> RECORDS PROVIDED:
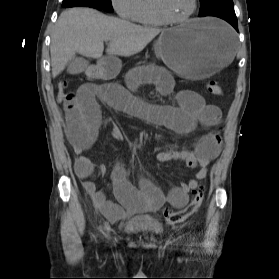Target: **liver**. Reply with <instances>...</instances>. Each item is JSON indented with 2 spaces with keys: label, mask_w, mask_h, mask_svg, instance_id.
I'll return each instance as SVG.
<instances>
[{
  "label": "liver",
  "mask_w": 279,
  "mask_h": 279,
  "mask_svg": "<svg viewBox=\"0 0 279 279\" xmlns=\"http://www.w3.org/2000/svg\"><path fill=\"white\" fill-rule=\"evenodd\" d=\"M162 29L135 25L91 8L63 11L51 37L52 76L56 77L76 53L100 59L104 41L109 40L108 57H129L141 52Z\"/></svg>",
  "instance_id": "1"
}]
</instances>
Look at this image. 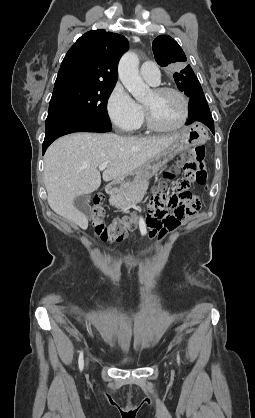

> ASSIGNED TASK:
The material above must be set down word for word, with no picture carried over.

> ANSWER SECTION:
Target: **liver**. Reply with <instances>...</instances>. Each item is JSON indented with 2 spaces with keys: label, mask_w, mask_h, mask_svg, instance_id.
I'll return each instance as SVG.
<instances>
[{
  "label": "liver",
  "mask_w": 279,
  "mask_h": 279,
  "mask_svg": "<svg viewBox=\"0 0 279 279\" xmlns=\"http://www.w3.org/2000/svg\"><path fill=\"white\" fill-rule=\"evenodd\" d=\"M162 29L135 25L91 8L63 11L51 37L52 76L56 77L76 53L100 59L104 41L109 40L108 57H129L141 52Z\"/></svg>",
  "instance_id": "1"
}]
</instances>
Look at this image. 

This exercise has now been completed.